Senior Deputy Governor of the Bank of Canada
- In office April 1, 2003 – April 1, 2010
- Succeeded by: Tiff Macklem

Personal details
- Born: St. Catharines, Ontario
- Alma mater: B.A. Economics, University of Western Ontario M.Sc. Economics, London School of Economics and Political Science
- Profession: Economist

= Paul Jenkins (economist) =

Canadian economist

Paul Jenkins is a Canadian economist and Distinguished Fellow at The Centre for International Governance Innovation. He was most recently the Senior Deputy Governor and Chief Operating Officer of the Bank of Canada, the number two position in that institution.

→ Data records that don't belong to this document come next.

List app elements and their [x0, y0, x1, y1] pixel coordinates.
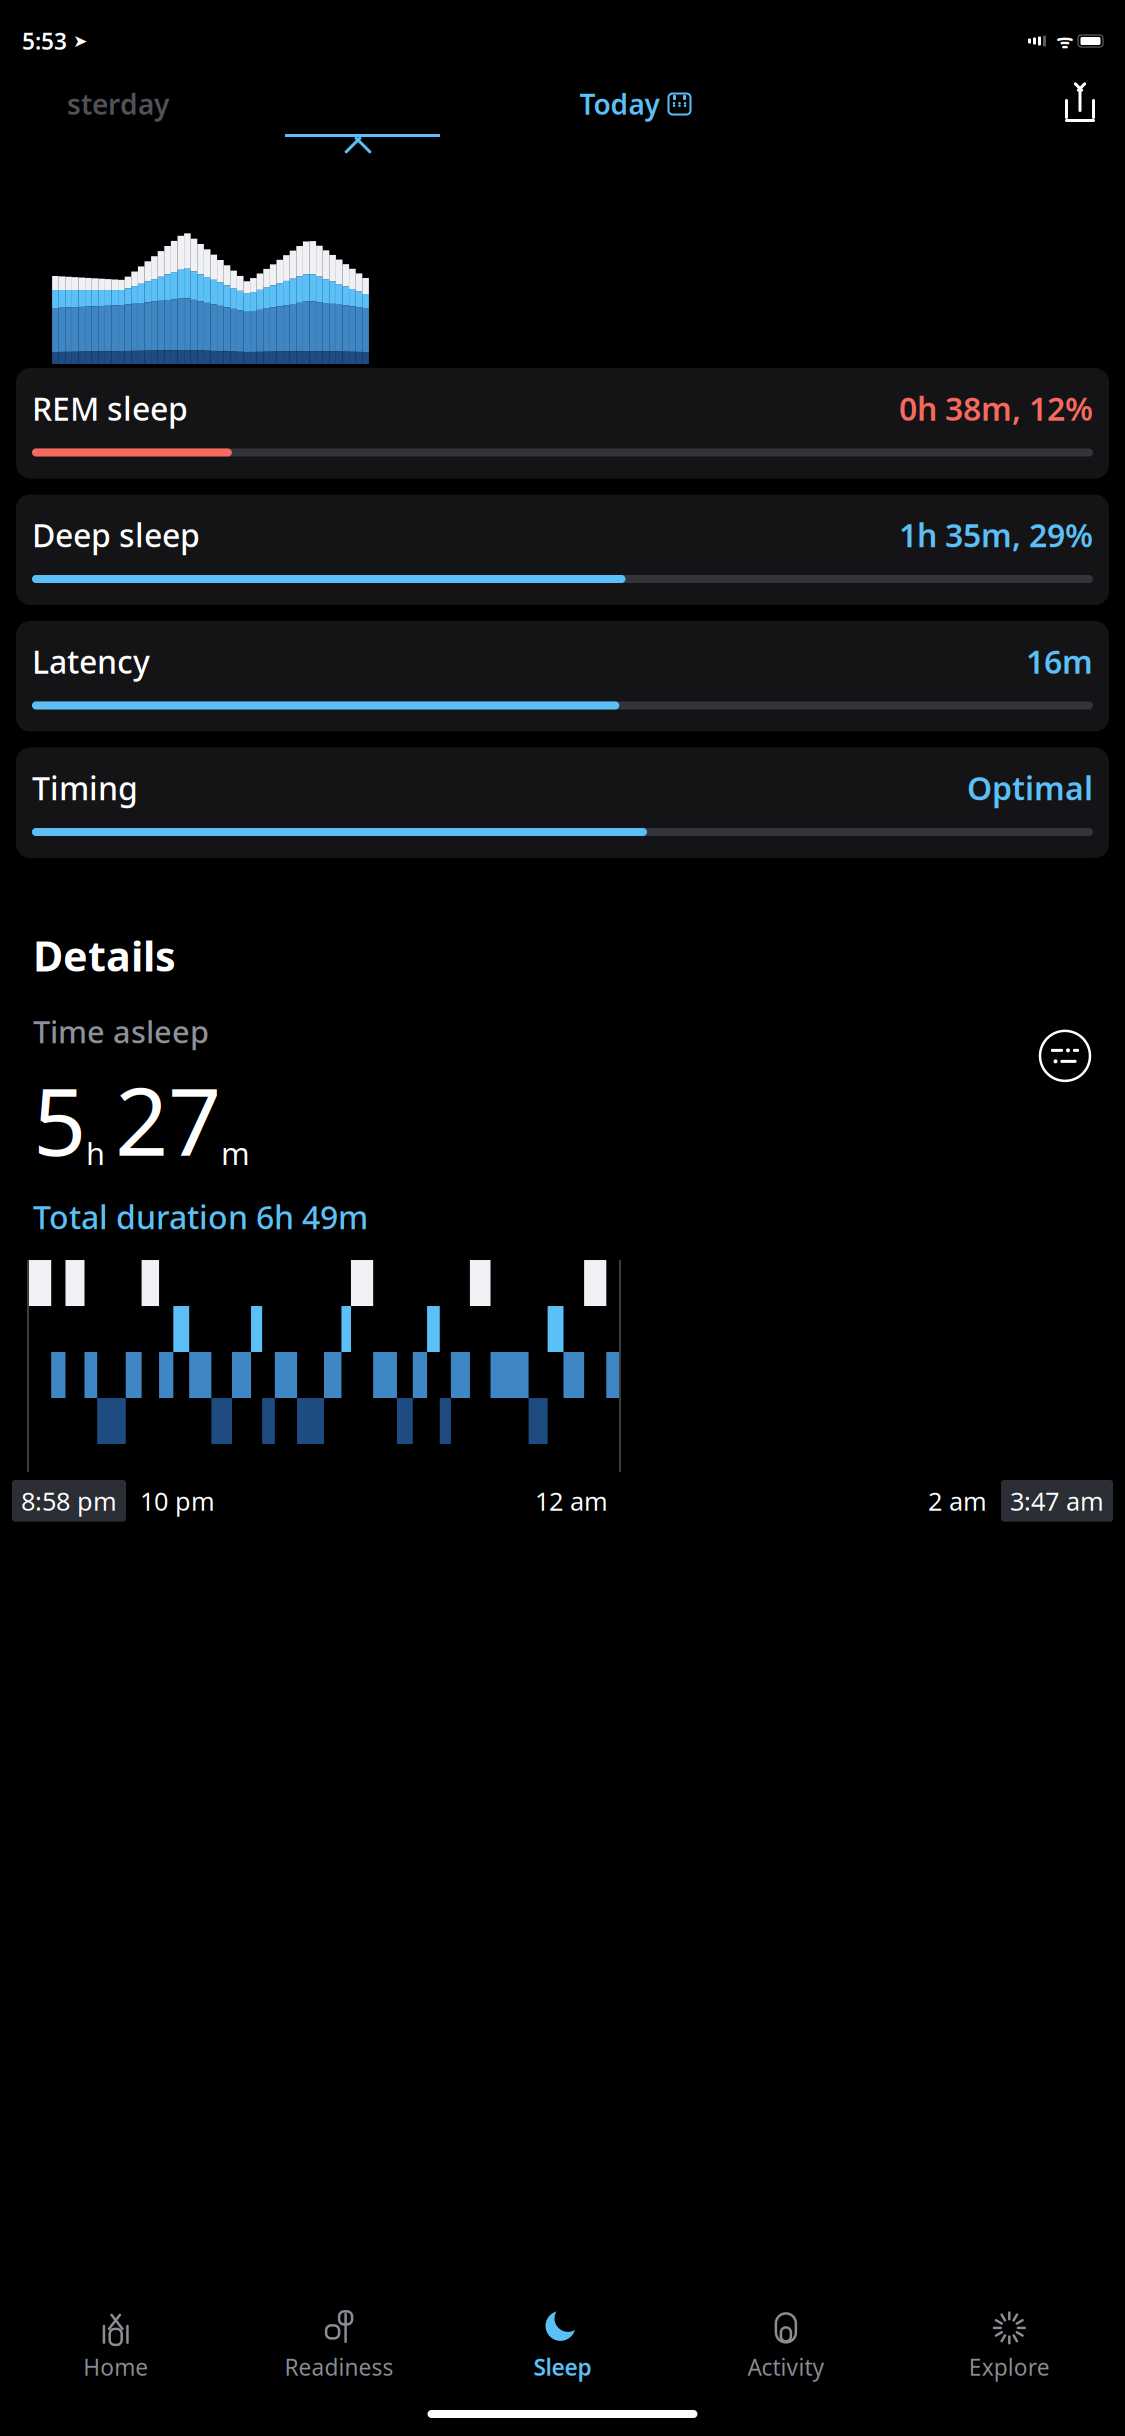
staticText: Optimal [967, 766, 1093, 809]
staticText: 5:53 [22, 26, 67, 56]
staticText: ᯤ [1046, 29, 1078, 53]
staticText: ➤ [67, 31, 88, 51]
button[interactable]: Readiness [227, 2305, 451, 2388]
staticText: REM sleep [32, 387, 188, 430]
staticText: Total duration 6h 49m [33, 1196, 368, 1238]
staticText: Deep sleep [32, 514, 200, 556]
staticText: Readiness [285, 2352, 394, 2382]
button[interactable]: Timing [16, 748, 1109, 858]
staticText: 0h 38m, 12% [899, 387, 1093, 430]
button[interactable]: Today [536, 85, 736, 123]
staticText: 10 pm [140, 1484, 215, 1518]
staticText: 12 am [535, 1484, 608, 1518]
staticText: Today [580, 85, 660, 123]
staticText: 2 am [928, 1484, 987, 1518]
staticText: sterday [67, 85, 169, 123]
staticText: h [86, 1133, 105, 1174]
button[interactable]: Deep sleep [16, 494, 1109, 605]
button[interactable]: Home [4, 2305, 227, 2388]
staticText: 8:58 pm [21, 1484, 117, 1518]
button[interactable]: Adjust sleep data [1038, 1029, 1092, 1083]
staticText: 16m [1026, 640, 1093, 682]
staticText: m [221, 1133, 250, 1174]
staticText: 5 [33, 1058, 86, 1182]
button[interactable]: Activity [674, 2305, 898, 2388]
staticText: 3:47 am [1010, 1484, 1104, 1518]
button[interactable]: Explore [898, 2305, 1121, 2388]
button[interactable]: Sleep [451, 2305, 674, 2388]
staticText: Time asleep [33, 1011, 209, 1052]
staticText: Activity [747, 2352, 824, 2382]
staticText: Sleep [534, 2352, 592, 2382]
button[interactable]: REM sleep [16, 368, 1109, 478]
button[interactable]: Share [1053, 77, 1107, 131]
button[interactable]: Latency [16, 621, 1109, 732]
staticText: Explore [969, 2352, 1050, 2382]
staticText: 27 [115, 1058, 221, 1182]
button[interactable]: sterday [18, 85, 218, 123]
staticText: 1h 35m, 29% [899, 514, 1093, 556]
staticText: Timing [32, 766, 138, 809]
staticText: Details [33, 928, 176, 983]
staticText: Latency [32, 640, 150, 682]
staticText: Home [83, 2352, 148, 2382]
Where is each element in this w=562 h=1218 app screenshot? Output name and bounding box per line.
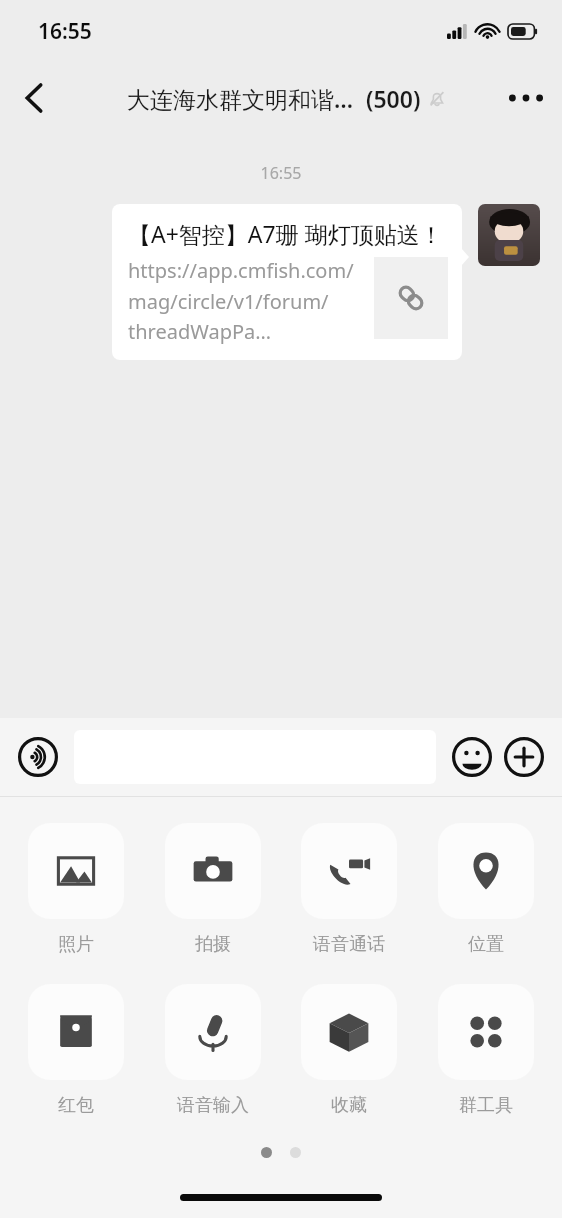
button[interactable]: Avatar [478,204,540,266]
button[interactable]: 拍摄 [153,821,273,958]
button[interactable]: 语音输入 [153,982,273,1119]
staticText: 大连海水群文明和谐… [127,83,354,114]
staticText: 【A+智控】A7珊 瑚灯顶贴送！ [128,218,443,249]
staticText: https://app.cmfish.com/mag/circle/v1/for… [128,257,364,344]
staticText: 红包 [58,1094,94,1117]
button[interactable]: 收藏 [289,982,409,1119]
button[interactable]: 位置 [426,821,546,958]
staticText: 拍摄 [195,933,231,956]
button[interactable]: More functions [502,735,546,779]
button[interactable]: Back [8,72,60,124]
button[interactable]: Emoji [450,735,494,779]
button[interactable]: 群工具 [426,982,546,1119]
button[interactable]: 照片 [16,821,136,958]
staticText: 收藏 [331,1094,367,1117]
staticText: 照片 [58,933,94,956]
button[interactable]: 语音通话 [289,821,409,958]
staticText: 位置 [468,933,504,956]
staticText: 语音通话 [313,933,385,956]
button[interactable]: 【A+智控】A7珊 瑚灯顶贴送！ [112,204,462,360]
staticText: 16:55 [0,162,562,184]
staticText: 语音输入 [177,1094,249,1117]
staticText: 16:55 [38,17,92,46]
button[interactable]: More options [500,72,552,124]
staticText: (500) [366,83,421,114]
button[interactable]: 红包 [16,982,136,1119]
button[interactable]: Voice input [16,735,60,779]
staticText: 群工具 [459,1094,513,1117]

Born in St. Catharines, Ontario, he graduated from Sir Winston Churchill Secondary School (St. Catharines). Jenkins completed his undergraduate economics education at The University of Western Ontario with an honours bachelor of arts degree in economics. He then attended the London School of Economics and Political Science, where he received a master of science degree in economics in 1972. In 1982–83, he continued studies in economics at Princeton University.

Jenkins joined the Bank of Canada in 1972 as an economist with the Research Department. In 1978, he moved to the Department of Monetary and Financial Analysis and was named Deputy Chief of the Department in 1983. He became Chief of the Research Department in 1984 and was made an Adviser to the Governor in January 1989. He became a Deputy Governor of the Bank in 1992 and held that appointment until becoming Senior Deputy Governor and Chief Operating Officer in 2003. His duties included acting for the Governor, overseeing strategic planning and coordinating all the Bank's operations, sharing responsibility for the conduct of monetary policy as a member of the Bank's Governing Council, and participating in fulfilling the Bank's responsibilities for promoting financial stability.

Jenkins was considered the front-runner to succeed David A. Dodge as Governor but instead was passed over in favour of Mark Carney. Jenkins notified the board on October 29, 2009 that he would not seek a renewal once his seven-year term expired in April 2010.